心気虚(しんききょ)は、心の気=エネルギーが不足した状態の証です。心は「血脈を主る」「神志を主る」働きを持つため、気が不足すると動悸・息切れ・疲れやすい・自汗などの症状が現れます。このページでは、心気虚の原因(過労・思慮過度・久病・加齢)から、舌脈所見(淡紅舌・薄白苔・細脈・結代脈)、治法「益気養心」と代表方剤の帰脾湯まで、国試に出るポイントをスライドの流れに沿ってまとめます。

心気虚|心気虚 1
読み方しんききょ
分類臓腑弁証(心の病証)・気虚証
本質心の気(エネルギー)が不足した状態
主な原因過労・思慮過度・久病・加齢
代表症状心悸(動悸)・息切れ・疲れやすい・自汗・顔色が悪い・声が小さい
舌象淡紅舌・薄白苔・やや胖大
脈象細脈・結代脈
治法益気養心
代表方剤帰脾湯

心気虚とは?——心の気(エネルギー)が不足した状態

心気虚とは、心の気=エネルギーが不足した状態のことです。

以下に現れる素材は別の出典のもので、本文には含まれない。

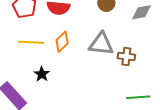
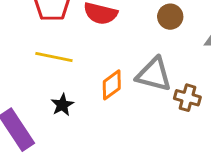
orange diamond: (62, 42) -> (112, 85), moved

心には次の2つの大きな働きがあります。

心の気が不足すると、この「血脈」も「神志」もうまく働かなくなり、動悸・息切れ・疲れやすい・自汗といった症状が現れます。イメージは「心が疲れて、働きが弱くなった状態」——電池の残量が減ったような状態です。精神活動も低下しやすく、顔色が悪い・声が弱いといったサインも出ます。

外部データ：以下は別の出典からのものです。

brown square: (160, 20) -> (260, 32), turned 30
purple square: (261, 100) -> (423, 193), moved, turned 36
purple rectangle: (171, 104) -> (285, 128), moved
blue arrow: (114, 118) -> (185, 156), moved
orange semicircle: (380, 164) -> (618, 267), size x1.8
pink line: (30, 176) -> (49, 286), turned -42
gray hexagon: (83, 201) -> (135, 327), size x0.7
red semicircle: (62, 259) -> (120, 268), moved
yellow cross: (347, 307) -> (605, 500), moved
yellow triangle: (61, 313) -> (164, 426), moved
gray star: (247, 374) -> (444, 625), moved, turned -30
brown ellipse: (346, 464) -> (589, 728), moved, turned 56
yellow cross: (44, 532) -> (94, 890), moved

心気虚とは?心の気(エネルギー)が不足した状態。血脈・神志の働きが低下する
心気虚とは?心の気(エネルギー)が不足した状態。血脈・神志の働きが低下する

心気虚の原因——なぜ心の気が不足するのか

心気虚になる流れは「過労・思慮過度 → 気が消耗 → 心気不足 → 心気虚」です。主な原因は次の4つです。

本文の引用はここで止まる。